▶ TASK DETAILS: For the listing below, count the lines that contain "separator" and report only the number.

(Beginning of SUPPLIED INFORMATION)

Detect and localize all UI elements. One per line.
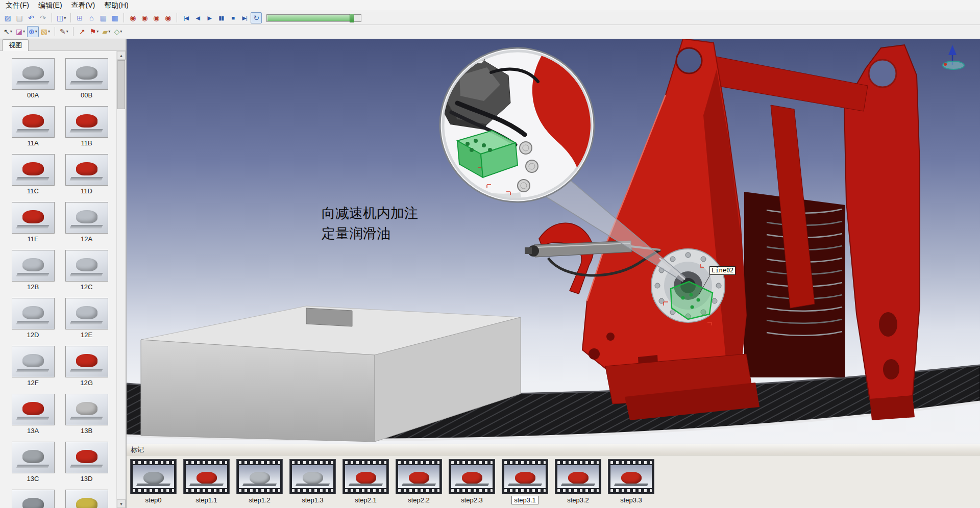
thumbnail-image <box>12 154 55 186</box>
viewport-3d[interactable]: 向减速机内加注 定量润滑油 Line02 <box>127 39 980 444</box>
capture-button-1[interactable]: ◉ <box>127 12 138 23</box>
arrow-tool-button[interactable]: ↗ <box>77 26 88 37</box>
go-first-button[interactable]: |◀ <box>180 12 191 23</box>
step-item-step3-1[interactable]: step3.1 <box>502 459 548 504</box>
capture-button-3[interactable]: ◉ <box>151 12 162 23</box>
step-item-step1-3[interactable]: step1.3 <box>289 459 336 504</box>
annotation-line-2: 定量润滑油 <box>322 223 418 244</box>
toolbar-separator <box>55 27 55 36</box>
step-thumbnail <box>130 459 177 494</box>
line02-label[interactable]: Line02 <box>709 266 736 275</box>
view-thumbnail-13B[interactable]: 13B <box>60 394 113 442</box>
menu-file[interactable]: 文件(F) <box>1 1 34 11</box>
view-thumbnail-12E[interactable]: 12E <box>60 298 113 346</box>
step-thumbnail <box>396 459 442 494</box>
step-thumbnail <box>502 459 548 494</box>
step-item-step2-1[interactable]: step2.1 <box>342 459 389 504</box>
step-item-step0[interactable]: step0 <box>130 459 177 504</box>
view-thumbnail-11D[interactable]: 11D <box>60 154 113 202</box>
pause-button[interactable]: ▮▮ <box>215 12 227 23</box>
view-thumbnail-13A[interactable]: 13A <box>6 394 60 442</box>
annotation-text: 向减速机内加注 定量润滑油 <box>322 203 418 244</box>
redo-button[interactable]: ↷ <box>37 12 48 23</box>
split-view-button[interactable]: ◫▾ <box>55 12 67 23</box>
erase-tool-button[interactable]: ◪▾ <box>14 26 27 37</box>
view-panel-scrollbar[interactable]: ▲ ▼ <box>116 51 126 508</box>
view-thumbnail-00B[interactable]: 00B <box>60 58 113 106</box>
capture-button-4[interactable]: ◉ <box>162 12 174 23</box>
speed-slider[interactable] <box>266 14 361 22</box>
import-button[interactable]: ▤ <box>14 12 25 23</box>
step-item-step2-3[interactable]: step2.3 <box>449 459 495 504</box>
go-last-icon: ▶| <box>242 14 247 21</box>
chevron-down-icon: ▾ <box>120 29 122 34</box>
toolbar-separator <box>70 13 71 22</box>
scrollbar-up-button[interactable]: ▲ <box>117 51 126 60</box>
go-last-button[interactable]: ▶| <box>239 12 250 23</box>
note-tool-icon: ◇ <box>114 28 119 35</box>
open-button[interactable]: ▨ <box>2 12 13 23</box>
thumbnail-image <box>12 346 55 377</box>
slider-handle[interactable] <box>350 14 354 22</box>
step-item-step2-2[interactable]: step2.2 <box>396 459 442 504</box>
play-button[interactable]: ▶ <box>204 12 215 23</box>
arrow-tool-icon: ↗ <box>79 28 85 35</box>
home-view-button[interactable]: ⌂ <box>86 12 97 23</box>
undo-button[interactable]: ↶ <box>26 12 37 23</box>
menu-edit[interactable]: 编辑(E) <box>34 1 67 11</box>
step-item-step3-2[interactable]: step3.2 <box>555 459 601 504</box>
loop-button[interactable]: ↻ <box>251 12 262 23</box>
thumbnail-label: 11D <box>81 187 92 195</box>
view-thumbnail-partial-2[interactable] <box>60 490 113 508</box>
stop-button[interactable]: ■ <box>227 12 238 23</box>
step-item-step1-1[interactable]: step1.1 <box>183 459 230 504</box>
thumbnail-image <box>65 202 108 234</box>
toolbar-separator <box>177 13 177 22</box>
view-thumbnail-12D[interactable]: 12D <box>6 298 60 346</box>
chevron-down-icon: ▾ <box>64 16 66 20</box>
pan-tool-button[interactable]: ⊕▾ <box>27 26 39 37</box>
thumbnail-image <box>65 442 108 473</box>
view-thumbnail-12F[interactable]: 12F <box>6 346 60 394</box>
appearance-tool-button[interactable]: ▧▾ <box>39 26 52 37</box>
thumbnail-label: 12A <box>81 235 92 243</box>
measure-button[interactable]: ▦ <box>97 12 109 23</box>
view-thumbnail-12A[interactable]: 12A <box>60 202 113 250</box>
thumbnail-label: 13D <box>81 475 93 482</box>
scrollbar-down-button[interactable]: ▼ <box>117 499 126 508</box>
scrollbar-thumb[interactable] <box>117 60 125 109</box>
viewport-canvas[interactable] <box>127 39 980 444</box>
step-thumbnail <box>342 459 389 494</box>
fit-view-button[interactable]: ⊞ <box>74 12 85 23</box>
view-thumbnail-11C[interactable]: 11C <box>6 154 60 202</box>
view-thumbnail-partial-1[interactable] <box>6 490 60 508</box>
flag-tool-button[interactable]: ⚑▾ <box>88 26 101 37</box>
view-thumbnail-12B[interactable]: 12B <box>6 250 60 298</box>
view-thumbnail-11A[interactable]: 11A <box>6 106 60 154</box>
erase-tool-icon: ◪ <box>16 28 22 35</box>
capture-button-2[interactable]: ◉ <box>139 12 150 23</box>
view-thumbnail-11B[interactable]: 11B <box>60 106 113 154</box>
layers-button[interactable]: ▥ <box>109 12 120 23</box>
view-thumbnail-13C[interactable]: 13C <box>6 442 60 490</box>
menu-view[interactable]: 查看(V) <box>67 1 100 11</box>
thumbnail-label: 11B <box>81 139 92 147</box>
view-thumbnail-11E[interactable]: 11E <box>6 202 60 250</box>
view-thumbnail-13D[interactable]: 13D <box>60 442 113 490</box>
pen-tool-button[interactable]: ✎▾ <box>58 26 70 37</box>
fit-view-icon: ⊞ <box>77 14 83 21</box>
step-item-step3-3[interactable]: step3.3 <box>608 459 654 504</box>
step-back-button[interactable]: ◀ <box>192 12 203 23</box>
chevron-down-icon: ▾ <box>96 29 99 34</box>
step-item-step1-2[interactable]: step1.2 <box>236 459 283 504</box>
view-thumbnail-00A[interactable]: 00A <box>6 58 60 106</box>
view-thumbnail-12C[interactable]: 12C <box>60 250 113 298</box>
highlight-tool-button[interactable]: ▰▾ <box>101 26 112 37</box>
view-thumbnail-12G[interactable]: 12G <box>60 346 113 394</box>
select-tool-button[interactable]: ↖▾ <box>2 26 14 37</box>
note-tool-button[interactable]: ◇▾ <box>112 26 124 37</box>
step-label: step3.2 <box>565 496 591 504</box>
tab-views[interactable]: 视图 <box>2 39 29 51</box>
detail-callout <box>439 48 594 202</box>
menu-help[interactable]: 帮助(H) <box>100 1 133 11</box>
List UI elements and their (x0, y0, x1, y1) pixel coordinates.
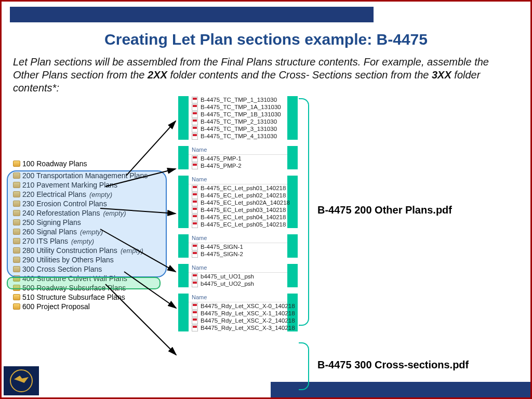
file-name: B4475_Rdy_Let_XSC_X-2_140218 (201, 317, 295, 324)
intro-paragraph: Let Plan sections will be assembled from… (13, 56, 510, 95)
file-row: B4475_Rdy_Let_XSC_X-0_140218 (189, 302, 287, 310)
file-group: NameB-4475_PMP-1B-4475_PMP-2 (178, 146, 298, 169)
brace-other-plans (299, 98, 309, 326)
file-name: b4475_ut_UO2_psh (201, 281, 254, 287)
pdf-icon (192, 111, 198, 118)
file-row: B-4475_EC_Let_psh02A_140218 (189, 199, 287, 206)
folder-row: 510 Structure Subsurface Plans (11, 292, 169, 302)
folder-row: 300 Cross Section Plans (11, 264, 169, 274)
file-row: b4475_ut_UO2_psh (189, 280, 287, 287)
pdf-icon (192, 221, 198, 228)
folder-label: 280 Utility Construction Plans (22, 246, 117, 255)
folder-first: 100 Roadway Plans (11, 159, 169, 168)
top-accent-bar (10, 7, 374, 22)
folder-icon (13, 266, 20, 272)
file-row: B4475_Rdy_Let_XSC_X-2_140218 (189, 317, 287, 324)
file-row: b4475_ut_UO1_psh (189, 273, 287, 280)
folder-label: 500 Roadway Subsurface Plans (22, 284, 126, 292)
file-row: B-4475_TC_TMP_1B_131030 (189, 111, 287, 118)
file-name: B-4475_EC_Let_psh04_140218 (201, 214, 286, 220)
pdf-icon (192, 192, 198, 199)
folder-label: 260 Signal Plans (22, 228, 77, 236)
folder-row: 280 Utility Construction Plans(empty) (11, 246, 169, 255)
pdf-icon (192, 155, 198, 162)
file-name: B4475_Rdy_Let_XSC_X-1_140218 (201, 310, 295, 316)
bottom-accent-bar (271, 382, 530, 397)
file-row: B-4475_EC_Let_psh05_140218 (189, 221, 287, 228)
folder-icon (13, 210, 20, 216)
file-name: B-4475_SIGN-2 (201, 251, 243, 257)
folder-label: 250 Signing Plans (22, 218, 81, 227)
folder-label: 400 Structure Culvert Wall Plans (22, 274, 127, 283)
pdf-icon (192, 244, 198, 250)
folder-icon (13, 303, 20, 310)
folder-row: 250 Signing Plans (11, 218, 169, 227)
file-group: NameB4475_Rdy_Let_XSC_X-0_140218B4475_Rd… (178, 294, 298, 331)
column-header-name: Name (189, 264, 287, 273)
folder-icon (13, 238, 20, 244)
file-name: B-4475_TC_TMP_3_131030 (201, 126, 277, 132)
folder-label: 240 Reforestation Plans (22, 209, 100, 217)
pdf-icon (192, 325, 198, 331)
file-row: B-4475_TC_TMP_4_131030 (189, 132, 287, 140)
pdf-icon (192, 118, 198, 125)
pdf-icon (192, 317, 198, 324)
empty-note: (empty) (71, 237, 94, 245)
folder-row: 400 Structure Culvert Wall Plans (11, 274, 169, 283)
folder-icon (13, 275, 20, 282)
folder-label: 510 Structure Subsurface Plans (22, 293, 125, 301)
file-row: B4475_Rdy_Let_XSC_X-3_140218 (189, 324, 287, 331)
folder-label: 270 ITS Plans (22, 237, 68, 245)
folder-label: 300 Cross Section Plans (22, 265, 102, 273)
file-name: B-4475_TC_TMP_1_131030 (201, 97, 277, 103)
pdf-icon (192, 303, 198, 310)
file-name: B-4475_PMP-2 (201, 163, 242, 169)
folder-label: 290 Utilities by Others Plans (22, 256, 114, 264)
file-name: B-4475_EC_Let_psh03_140218 (201, 207, 286, 213)
column-header-name: Name (189, 234, 287, 243)
file-name: B-4475_SIGN-1 (201, 244, 243, 250)
brace-cross-sections (299, 342, 309, 390)
folder-row: 200 Transportation Management Plans (11, 171, 169, 180)
file-row: B-4475_TC_TMP_1A_131030 (189, 103, 287, 111)
callout-cross-sections: B-4475 300 Cross-sections.pdf (317, 359, 469, 371)
column-header-name: Name (189, 294, 287, 302)
pdf-icon (192, 310, 198, 317)
file-row: B-4475_TC_TMP_2_131030 (189, 118, 287, 125)
folder-row: 220 Electrical Plans(empty) (11, 190, 169, 199)
folder-icon (13, 201, 20, 207)
file-name: B-4475_TC_TMP_1B_131030 (201, 111, 281, 117)
logo-badge (4, 366, 39, 395)
file-name: B4475_Rdy_Let_XSC_X-3_140218 (201, 325, 295, 331)
pdf-icon (192, 133, 198, 140)
file-row: B-4475_EC_Let_psh04_140218 (189, 214, 287, 221)
pdf-icon (192, 104, 198, 111)
empty-note: (empty) (103, 209, 126, 217)
folder-row: 210 Pavement Marking Plans (11, 180, 169, 190)
file-name: B-4475_PMP-1 (201, 155, 242, 162)
empty-note: (empty) (80, 228, 103, 236)
intro-bold-2xx: 2XX (148, 69, 167, 81)
pdf-icon (192, 200, 198, 206)
folder-row: 270 ITS Plans(empty) (11, 236, 169, 246)
folder-tree: 200 Transportation Management Plans210 P… (11, 171, 169, 311)
file-row: B-4475_TC_TMP_3_131030 (189, 125, 287, 132)
pdf-icon (192, 126, 198, 132)
folder-icon (13, 219, 20, 225)
file-row: B-4475_PMP-1 (189, 155, 287, 162)
file-name: B-4475_EC_Let_psh02_140218 (201, 192, 286, 198)
folder-label: 200 Transportation Management Plans (22, 171, 148, 180)
empty-note: (empty) (121, 247, 143, 255)
pdf-icon (192, 251, 198, 258)
file-name: B-4475_EC_Let_psh02A_140218 (201, 200, 290, 206)
file-name: B-4475_TC_TMP_1A_131030 (201, 104, 281, 110)
pdf-icon (192, 214, 198, 221)
folder-icon (13, 257, 20, 263)
slide-title: Creating Let Plan sections example: B-44… (2, 31, 530, 48)
folder-label: 600 Project Proposal (22, 302, 90, 311)
folder-icon (13, 161, 20, 167)
file-groups: B-4475_TC_TMP_1_131030B-4475_TC_TMP_1A_1… (178, 96, 298, 338)
file-name: B-4475_TC_TMP_2_131030 (201, 118, 277, 125)
logo-icon (10, 369, 33, 392)
pdf-icon (192, 273, 198, 280)
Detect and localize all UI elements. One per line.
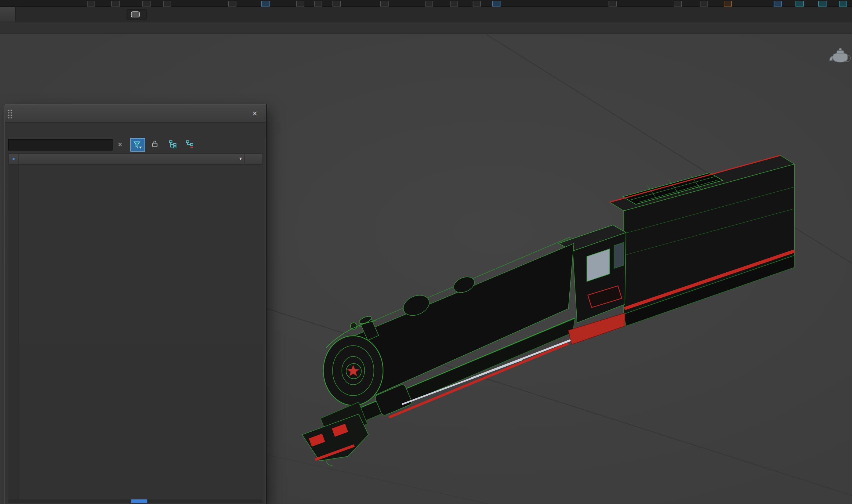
toolbar-icon-fragment[interactable] xyxy=(296,1,304,7)
filter-button[interactable] xyxy=(130,138,145,152)
pick-parent-icon[interactable] xyxy=(169,140,177,150)
main-toolbar xyxy=(0,0,852,7)
scene-explorer-titlebar[interactable]: × xyxy=(5,105,266,123)
boiler xyxy=(352,237,574,406)
teapot-object xyxy=(830,48,851,62)
tab-modeling[interactable] xyxy=(0,7,16,22)
toolbar-icon-fragment[interactable] xyxy=(609,1,617,7)
toolbar-icon-fragment[interactable] xyxy=(700,1,708,7)
tab-selection[interactable] xyxy=(40,7,64,22)
toolbar-icon-fragment[interactable] xyxy=(425,1,433,7)
clear-search-icon[interactable]: × xyxy=(115,139,125,150)
toolbar-icon-fragment[interactable] xyxy=(818,1,827,7)
toolbar-icon-fragment[interactable] xyxy=(261,1,270,7)
toolbar-icon-fragment[interactable] xyxy=(332,1,341,7)
search-input[interactable] xyxy=(8,139,113,150)
column-frozen-header[interactable] xyxy=(244,154,262,164)
scene-explorer-window: × × xyxy=(4,104,266,504)
toolbar-icon-fragment[interactable] xyxy=(674,1,682,7)
toolbar-icon-fragment[interactable] xyxy=(380,1,388,7)
scene-explorer-menubar xyxy=(5,123,266,137)
toolbar-icon-fragment[interactable] xyxy=(839,1,847,7)
tender xyxy=(610,156,794,326)
pick-children-icon[interactable] xyxy=(186,140,194,150)
toolbar-icon-fragment[interactable] xyxy=(492,1,501,7)
column-name-header[interactable]: ▾ xyxy=(19,154,244,164)
toolbar-icon-fragment[interactable] xyxy=(796,1,804,7)
ribbon-tab-bar xyxy=(0,7,852,22)
toolbar-icon-fragment[interactable] xyxy=(228,1,237,7)
scrollbar-thumb[interactable] xyxy=(131,500,147,503)
toolbar-icon-fragment[interactable] xyxy=(163,1,171,7)
column-headers: ● ▾ xyxy=(8,153,263,164)
window-grip[interactable] xyxy=(7,109,13,119)
ribbon-minimize-icon xyxy=(131,11,140,17)
3dsmax-window: × × xyxy=(0,0,852,504)
tab-object-paint[interactable] xyxy=(64,7,87,22)
sort-caret-icon: ▾ xyxy=(239,154,242,164)
lock-cell-editing-icon[interactable] xyxy=(152,140,158,149)
toolbar-icon-fragment[interactable] xyxy=(450,1,458,7)
column-icon-dot[interactable]: ● xyxy=(8,154,19,164)
toolbar-icon-fragment[interactable] xyxy=(142,1,150,7)
scene-explorer-side-strip xyxy=(8,164,19,499)
ribbon-config-button[interactable] xyxy=(127,9,147,20)
scene-explorer-empty-area xyxy=(19,344,263,499)
toolbar-icon-fragment[interactable] xyxy=(87,1,95,7)
close-icon[interactable]: × xyxy=(249,108,260,119)
toolbar-icon-fragment[interactable] xyxy=(724,1,732,7)
funnel-icon xyxy=(133,140,142,149)
toolbar-icon-fragment[interactable] xyxy=(314,1,322,7)
tab-freeform[interactable] xyxy=(16,7,40,22)
locomotive-model xyxy=(302,156,795,465)
scene-explorer-toolbar: × xyxy=(5,137,266,153)
toolbar-icon-fragment[interactable] xyxy=(774,1,782,7)
toolbar-icon-fragment[interactable] xyxy=(111,1,120,7)
headlight xyxy=(350,323,357,329)
ribbon-panel-row xyxy=(0,22,852,34)
toolbar-icon-fragment[interactable] xyxy=(473,1,481,7)
horizontal-scrollbar[interactable] xyxy=(8,500,262,503)
tab-populate[interactable] xyxy=(88,7,111,22)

(End of SUPPLIED INFORMATION)

▶ WRITTEN REPLY: 3